START MATERIAL SUPPLIED
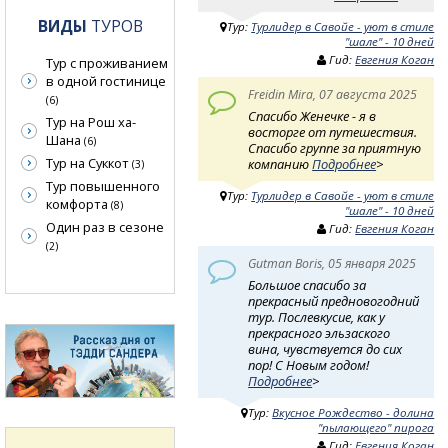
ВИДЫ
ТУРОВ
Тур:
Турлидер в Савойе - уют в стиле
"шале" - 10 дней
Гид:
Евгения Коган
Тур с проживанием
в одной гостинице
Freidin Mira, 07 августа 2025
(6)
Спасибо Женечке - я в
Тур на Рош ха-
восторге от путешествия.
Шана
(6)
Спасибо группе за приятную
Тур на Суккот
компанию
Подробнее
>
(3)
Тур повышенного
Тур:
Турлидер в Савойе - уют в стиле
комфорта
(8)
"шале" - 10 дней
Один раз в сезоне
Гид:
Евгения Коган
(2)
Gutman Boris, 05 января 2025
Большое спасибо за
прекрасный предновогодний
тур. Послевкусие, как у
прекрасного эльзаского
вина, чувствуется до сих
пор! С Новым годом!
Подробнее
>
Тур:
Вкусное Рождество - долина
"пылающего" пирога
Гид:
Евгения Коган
END MATERIAL SUPPLIED
#### [YOUR GOAL]
Could you restate each record word for word, keeping the pictures out?

#### [SOLUTION TO THE PROBLEM]
ВИДЫ
ТУРОВ
Тур:
Турлидер в Савойе - уют в стиле
"шале" - 10 дней
Гид:
Евгения Коган
Тур с проживанием
в одной гостинице
Freidin Mira, 07 августа 2025
(6)
Спасибо Женечке - я в
Тур на Рош ха-
восторге от путешествия.
Шана
(6)
Спасибо группе за приятную
Тур на Суккот
компанию
Подробнее
>
(3)
Тур повышенного
Тур:
Турлидер в Савойе - уют в стиле
комфорта
(8)
"шале" - 10 дней
Один раз в сезоне
Гид:
Евгения Коган
(2)
Gutman Boris, 05 января 2025
Большое спасибо за
прекрасный предновогодний
тур. Послевкусие, как у
прекрасного эльзаского
вина, чувствуется до сих
пор! С Новым годом!
Подробнее
>
Тур:
Вкусное Рождество - долина
"пылающего" пирога
Гид:
Евгения Коган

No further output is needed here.